(Stored data entries)
- - - -

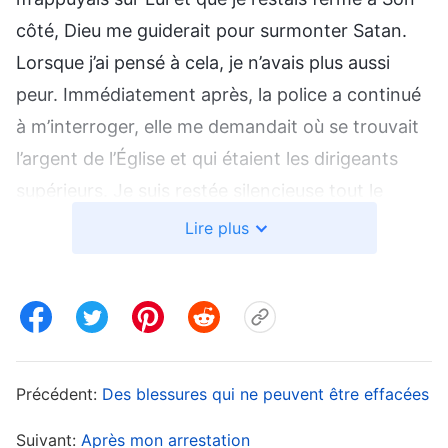
côté, Dieu me guiderait pour surmonter Satan.
Lorsque j’ai pensé à cela, je n’avais plus aussi
peur. Immédiatement après, la police a continué
à m’interroger, elle me demandait où se trouvait
l’argent de l’Église et qui étaient les dirigeants
supérieurs. Je suis restée silencieuse tout le
temps. L’un des officiers de police, furieux, a
Lire plus
placé une matraque électrique sur le dos de mes
mains et a commencé à m’infliger des décharges
électriques, mais je n’avais pas le droit de bouger
pendant que je les recevais. Mes mains
tremblaient de manière incontrôlable, et plus je
Précédent:
Des blessures qui ne peuvent être effacées
tremblais, plus il m’électrocutait intensément. À
Suivant:
Après mon arrestation
chaque décharge, tout mon corps tremblait, et je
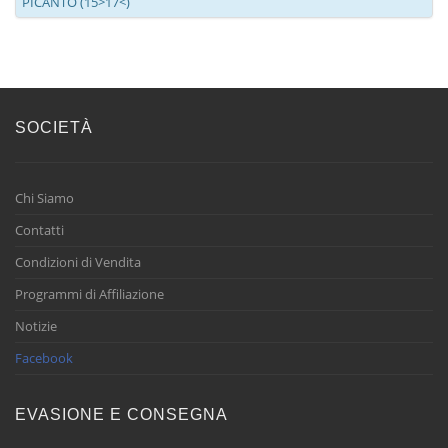
PICANTO (15>17<)
SOCIETÀ
Chi Siamo
Contatti
Condizioni di Vendita
Programmi di Affiliazione
Notizie
Facebook
EVASIONE E CONSEGNA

- - - -

**EXERCISE PROMPT:** Extract every line from the one containing "Condizioni di Vendita" through the last line of the data, inclusive, exactly as written.

**RESPONSE TO THIS EXERCISE:**
Condizioni di Vendita
Programmi di Affiliazione
Notizie
Facebook
EVASIONE E CONSEGNA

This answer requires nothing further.